---- Provided information

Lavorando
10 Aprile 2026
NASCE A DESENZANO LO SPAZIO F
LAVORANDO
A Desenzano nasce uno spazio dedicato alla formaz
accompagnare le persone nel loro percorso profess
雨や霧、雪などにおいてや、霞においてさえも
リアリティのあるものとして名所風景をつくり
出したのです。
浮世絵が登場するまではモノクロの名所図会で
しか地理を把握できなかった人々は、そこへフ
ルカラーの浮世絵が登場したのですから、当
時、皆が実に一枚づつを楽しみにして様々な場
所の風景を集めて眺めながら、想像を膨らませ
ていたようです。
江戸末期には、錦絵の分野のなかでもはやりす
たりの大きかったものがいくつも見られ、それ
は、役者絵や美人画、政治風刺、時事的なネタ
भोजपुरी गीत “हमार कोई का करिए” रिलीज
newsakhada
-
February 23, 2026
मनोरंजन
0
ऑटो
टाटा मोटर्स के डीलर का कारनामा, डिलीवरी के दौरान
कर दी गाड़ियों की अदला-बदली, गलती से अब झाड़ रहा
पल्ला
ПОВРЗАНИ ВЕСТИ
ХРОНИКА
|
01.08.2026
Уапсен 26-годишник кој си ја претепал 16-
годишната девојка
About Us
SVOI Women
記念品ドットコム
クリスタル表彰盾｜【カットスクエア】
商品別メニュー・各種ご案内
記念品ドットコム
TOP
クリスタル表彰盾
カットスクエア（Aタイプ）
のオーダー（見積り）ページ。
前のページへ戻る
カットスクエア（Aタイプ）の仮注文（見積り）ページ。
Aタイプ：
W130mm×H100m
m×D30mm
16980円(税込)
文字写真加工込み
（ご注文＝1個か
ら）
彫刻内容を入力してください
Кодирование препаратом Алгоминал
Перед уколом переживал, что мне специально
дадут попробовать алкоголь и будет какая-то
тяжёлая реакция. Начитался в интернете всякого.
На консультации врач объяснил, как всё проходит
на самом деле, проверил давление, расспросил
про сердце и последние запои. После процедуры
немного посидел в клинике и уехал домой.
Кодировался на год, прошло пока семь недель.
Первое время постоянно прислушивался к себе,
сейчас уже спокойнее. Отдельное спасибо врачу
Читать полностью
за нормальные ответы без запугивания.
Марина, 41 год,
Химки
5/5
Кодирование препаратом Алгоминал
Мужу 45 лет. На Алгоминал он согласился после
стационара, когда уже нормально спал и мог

--------

▶ Goal of the exercise: Only the lines above that hold "カットスクエア" are wanted. Show every one of them.

▶ Result for this task:
クリスタル表彰盾｜【カットスクエア】
カットスクエア（Aタイプ）
カットスクエア（Aタイプ）の仮注文（見積り）ページ。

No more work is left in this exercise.